Students would ask: "What's that?" when the flashcards had drawn pictures on them, and would go into a discussion of how they would draw it and why it was better or worse than the one on the card... Having an art critique was NOT my primary goal. So. I needed photos, not drawings.
...the words should ONLY be on one side, the photo on the other. THIS is the way to create recall. Otherwise, it's just a crutch.
The second issue was the words on the same side as the picture. As I train the students to think in Spanish, not just read, I had to cover up the word on the picture side. I used masking tape, sticky notes, my fingers, other cards, you name it. Finally, I realized, the words should ONLY be on one side, the photo on the other. THIS is the way to create recall. Otherwise, it's just a crutch.
The last flash card issue was size. With little hands, the students like to bend the cards. They needed to be thick enough to discourage bending, but thin enough to easily pick up and lay down and make sentences; they had to have some flex. If they were too big, they became a "book" immediately, and were bent in half. But of course you want them to be big "enough." Set after set, index card after index card in different sizes, I brought to all my classes, ages 3 years old to 18. And we got the size right. Playing card/ baseball card size was the winner. Finally the search was on to find flashcards with:
- correct size: I found two or three brands (most were too big)

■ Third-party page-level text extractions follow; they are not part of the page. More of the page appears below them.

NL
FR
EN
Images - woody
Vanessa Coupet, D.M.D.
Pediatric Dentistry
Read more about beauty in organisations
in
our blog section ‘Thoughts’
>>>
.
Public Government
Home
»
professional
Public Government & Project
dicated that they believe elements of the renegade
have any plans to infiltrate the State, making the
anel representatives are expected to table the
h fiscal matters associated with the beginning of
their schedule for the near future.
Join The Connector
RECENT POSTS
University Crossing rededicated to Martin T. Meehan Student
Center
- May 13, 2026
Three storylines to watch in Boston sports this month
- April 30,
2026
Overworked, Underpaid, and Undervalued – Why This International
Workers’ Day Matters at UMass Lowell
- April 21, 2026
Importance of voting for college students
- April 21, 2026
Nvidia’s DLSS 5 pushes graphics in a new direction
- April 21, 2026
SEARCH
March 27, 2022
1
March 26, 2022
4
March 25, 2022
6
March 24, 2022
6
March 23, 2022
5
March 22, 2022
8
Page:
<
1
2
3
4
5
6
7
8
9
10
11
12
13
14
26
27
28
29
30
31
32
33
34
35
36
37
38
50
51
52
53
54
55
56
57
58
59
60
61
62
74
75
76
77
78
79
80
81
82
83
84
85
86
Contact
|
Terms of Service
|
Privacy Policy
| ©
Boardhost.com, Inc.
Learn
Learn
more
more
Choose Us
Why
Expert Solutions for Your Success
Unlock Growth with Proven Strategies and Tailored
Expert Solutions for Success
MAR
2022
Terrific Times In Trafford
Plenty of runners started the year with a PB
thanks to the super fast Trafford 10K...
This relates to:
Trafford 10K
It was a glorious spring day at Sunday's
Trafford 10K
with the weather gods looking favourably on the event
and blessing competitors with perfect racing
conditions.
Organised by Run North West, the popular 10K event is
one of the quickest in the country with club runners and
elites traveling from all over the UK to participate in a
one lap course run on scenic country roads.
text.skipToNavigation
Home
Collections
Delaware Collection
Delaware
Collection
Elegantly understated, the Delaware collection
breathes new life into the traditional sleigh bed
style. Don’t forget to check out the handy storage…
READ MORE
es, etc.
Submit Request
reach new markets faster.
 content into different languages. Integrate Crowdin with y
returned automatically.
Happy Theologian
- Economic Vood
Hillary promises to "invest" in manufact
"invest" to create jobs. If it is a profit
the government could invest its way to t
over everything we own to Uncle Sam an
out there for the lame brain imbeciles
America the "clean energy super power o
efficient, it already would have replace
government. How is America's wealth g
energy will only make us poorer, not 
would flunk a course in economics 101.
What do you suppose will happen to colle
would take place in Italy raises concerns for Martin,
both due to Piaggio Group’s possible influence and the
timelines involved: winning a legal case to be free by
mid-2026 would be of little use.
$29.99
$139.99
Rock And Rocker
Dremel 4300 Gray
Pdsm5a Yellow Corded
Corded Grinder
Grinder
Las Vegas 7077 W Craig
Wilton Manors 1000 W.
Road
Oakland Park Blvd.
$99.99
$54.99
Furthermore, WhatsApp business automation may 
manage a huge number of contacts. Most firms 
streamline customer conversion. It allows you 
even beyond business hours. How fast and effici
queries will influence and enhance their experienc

- photos: I found ONE brand
- no words on the photo/picture side: there were NONE
- phonetic spelling: Also NONE
I was frustrated. I vented to my husband about it. This had been a project of MONTHS. There were NO flashcards I could recommend to my students' families! He shrugged and said, "Well, why don't you make them?" Goodness, he's smart
Because I was constantly adding "sentence starters" to the flashcard games in my classroom, I knew exactly what I wanted as far as words. No categories, no sets of nouns or themes. They need to make sentences right out of the package. I was THRILLED with our first set: Flip Flop Spanish Flash Cards: Verde.

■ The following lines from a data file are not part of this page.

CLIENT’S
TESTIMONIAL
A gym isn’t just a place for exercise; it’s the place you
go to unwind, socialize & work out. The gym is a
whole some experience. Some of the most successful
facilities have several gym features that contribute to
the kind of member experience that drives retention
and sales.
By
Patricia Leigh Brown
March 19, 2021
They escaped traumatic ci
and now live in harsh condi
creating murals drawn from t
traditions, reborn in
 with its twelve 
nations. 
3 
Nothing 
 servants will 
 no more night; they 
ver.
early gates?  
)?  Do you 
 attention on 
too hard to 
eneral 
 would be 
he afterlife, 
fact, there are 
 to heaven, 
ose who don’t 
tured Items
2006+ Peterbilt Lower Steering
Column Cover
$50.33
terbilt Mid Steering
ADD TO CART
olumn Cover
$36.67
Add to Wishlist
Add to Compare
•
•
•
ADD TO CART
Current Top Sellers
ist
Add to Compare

As more teachers and curriculum writers saw the set, it became evident that THIS was the best way for truly EVERY learning style. So parents asked for pointers, "How do we use the cards?" I wrote a manual. "But I'm still not sure I'm saying it right..." I made the audio CD's. And thus, after a full year of testing on local families, we finally were able to produce our flagship product: See it and Say it Flip Flop Spanish.

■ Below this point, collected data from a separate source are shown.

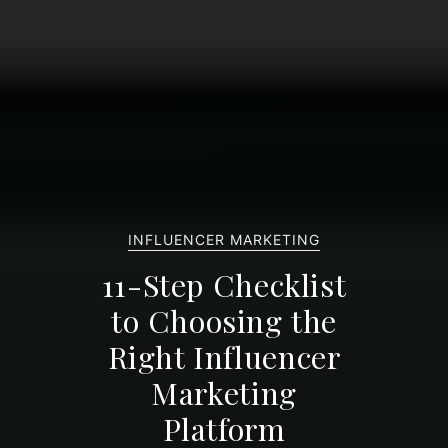
INFLUENCER MARKETING
11-Step Checklist
to Choosing the
Right Influencer
Marketing
Platform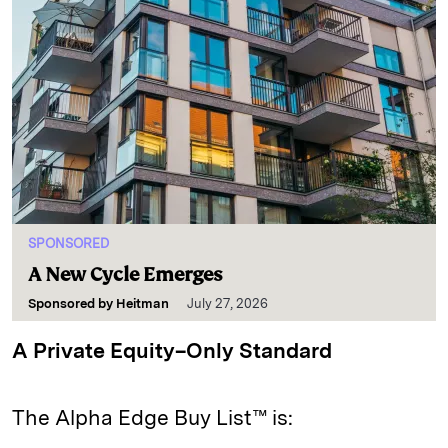
SPONSORED
A New Cycle Emerges
Sponsored by
Heitman
July 27, 2026
A Private Equity–Only Standard
The Alpha Edge Buy List™ is: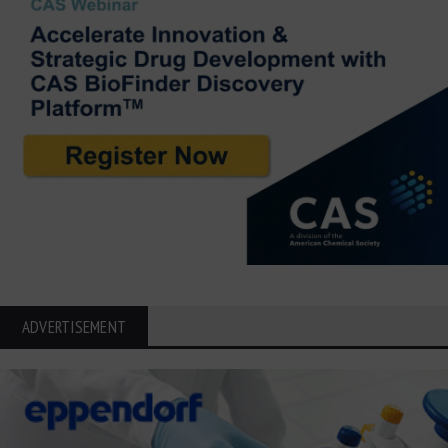
ADVERTISEMENT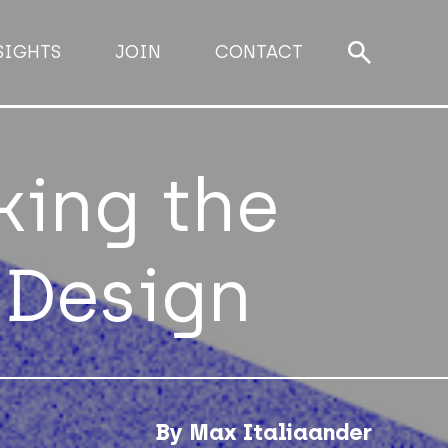
SIGHTS
JOIN
CONTACT
king the
 Design
By Max Italiaander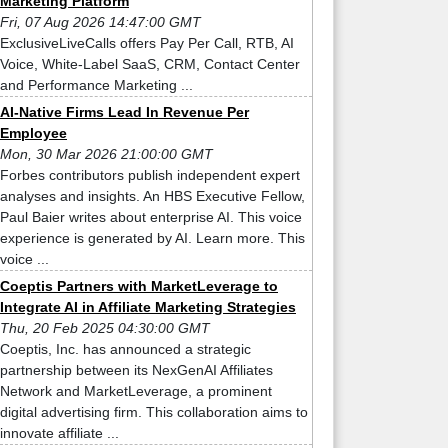
Marketing Platform
Fri, 07 Aug 2026 14:47:00 GMT
ExclusiveLiveCalls offers Pay Per Call, RTB, AI
Voice, White-Label SaaS, CRM, Contact Center
and Performance Marketing ...
AI-Native Firms Lead In Revenue Per
Employee
Mon, 30 Mar 2026 21:00:00 GMT
Forbes contributors publish independent expert
analyses and insights. An HBS Executive Fellow,
Paul Baier writes about enterprise AI. This voice
experience is generated by AI. Learn more. This
voice ...
Coeptis Partners with MarketLeverage to
Integrate AI in Affiliate Marketing Strategies
Thu, 20 Feb 2025 04:30:00 GMT
Coeptis, Inc. has announced a strategic
partnership between its NexGenAI Affiliates
Network and MarketLeverage, a prominent
digital advertising firm. This collaboration aims to
innovate affiliate ...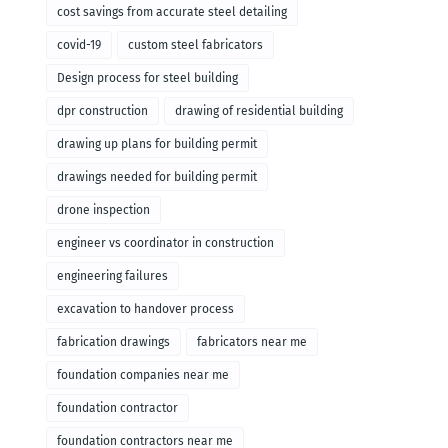
cost savings from accurate steel detailing
covid-19
custom steel fabricators
Design process for steel building
dpr construction
drawing of residential building
drawing up plans for building permit
drawings needed for building permit
drone inspection
engineer vs coordinator in construction
engineering failures
excavation to handover process
fabrication drawings
fabricators near me
foundation companies near me
foundation contractor
foundation contractors near me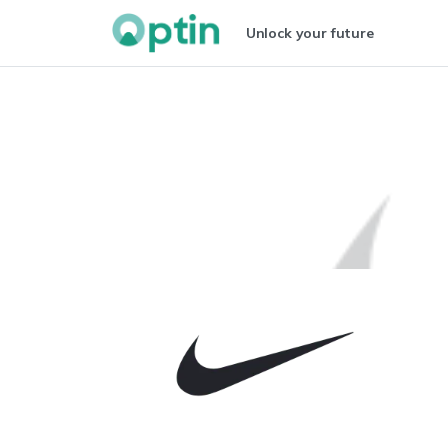
Unlock your future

Ongoing Endeavors... Sra. Gose includes Spanish in her every day life through music, television, conversation at the local grocery store, and of course reading, writing, and teaching. Currently, she and her family are taking on the challenge of acquiring German as a third language!
Living in Texas, it is not a difficult task to find opportunities to keep increasing Spanish vocabulary and practicing to stay up to date on the local slang, idioms, or simply invented "Texican" or "Tex-Mex" words for our region.
Simply remember, language teachers are not immune from the "use it or lose it" adage. Practice your Spanish words every opportunity you have in order to train your brain to accept new vocabulary and grammar rules with more ease.
- As a former public school teacher, current private class teacher, and homeschooling mother of five, I need results from our curriculum. I do my best to make sure EACH item we offer will get results and will also be simple to use.
- Each item came out of my Spanish classes - I designed them for my students, and my supportive husband would see the design, and how I used it, and always responded: "Hey! Other people could use that. You should publish it."
- We are located in Central Texas and have been slowly adding products to the Flip Flop Spanish series since 2006.